→ Required action:
Transcribe the records that follow. Keep every word exactly, and drop the pictures.

*-*-*

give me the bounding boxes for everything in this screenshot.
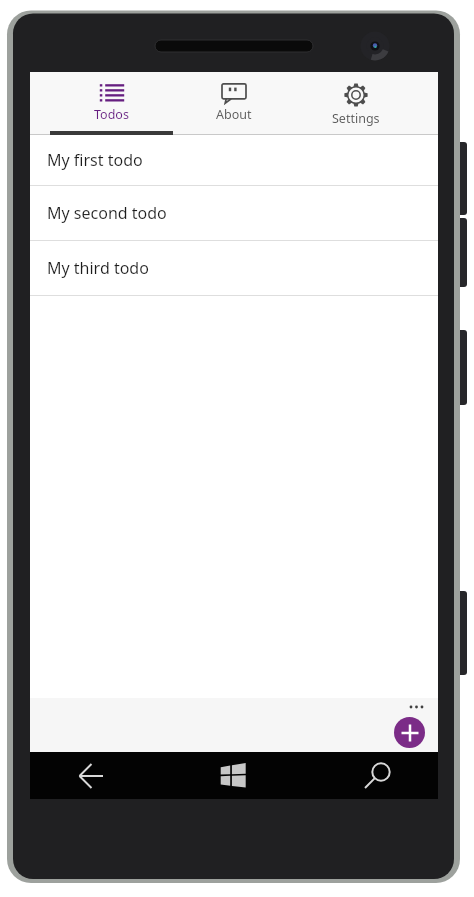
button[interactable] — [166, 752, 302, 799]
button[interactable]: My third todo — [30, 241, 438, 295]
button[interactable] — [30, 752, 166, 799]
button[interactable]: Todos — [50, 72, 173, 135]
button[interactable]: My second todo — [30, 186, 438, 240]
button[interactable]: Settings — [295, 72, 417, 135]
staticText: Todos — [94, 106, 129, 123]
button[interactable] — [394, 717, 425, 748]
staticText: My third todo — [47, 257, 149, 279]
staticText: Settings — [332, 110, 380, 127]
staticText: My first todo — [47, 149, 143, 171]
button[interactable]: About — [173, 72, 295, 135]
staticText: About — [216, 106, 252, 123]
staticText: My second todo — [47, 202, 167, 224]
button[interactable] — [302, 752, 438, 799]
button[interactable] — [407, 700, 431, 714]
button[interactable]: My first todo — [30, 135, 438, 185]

*-*-*

→ Response for this exercise:
give me the bounding boxes for everything in this screenshot.
button[interactable] — [166, 752, 302, 799]
button[interactable]: My third todo — [30, 241, 438, 295]
button[interactable] — [30, 752, 166, 799]
button[interactable]: Todos — [50, 72, 173, 135]
button[interactable]: My second todo — [30, 186, 438, 240]
button[interactable]: Settings — [295, 72, 417, 135]
staticText: Todos — [94, 106, 129, 123]
button[interactable] — [394, 717, 425, 748]
staticText: My third todo — [47, 257, 149, 279]
staticText: Settings — [332, 110, 380, 127]
staticText: My first todo — [47, 149, 143, 171]
button[interactable]: About — [173, 72, 295, 135]
staticText: About — [216, 106, 252, 123]
staticText: My second todo — [47, 202, 167, 224]
button[interactable] — [302, 752, 438, 799]
button[interactable] — [407, 700, 431, 714]
button[interactable]: My first todo — [30, 135, 438, 185]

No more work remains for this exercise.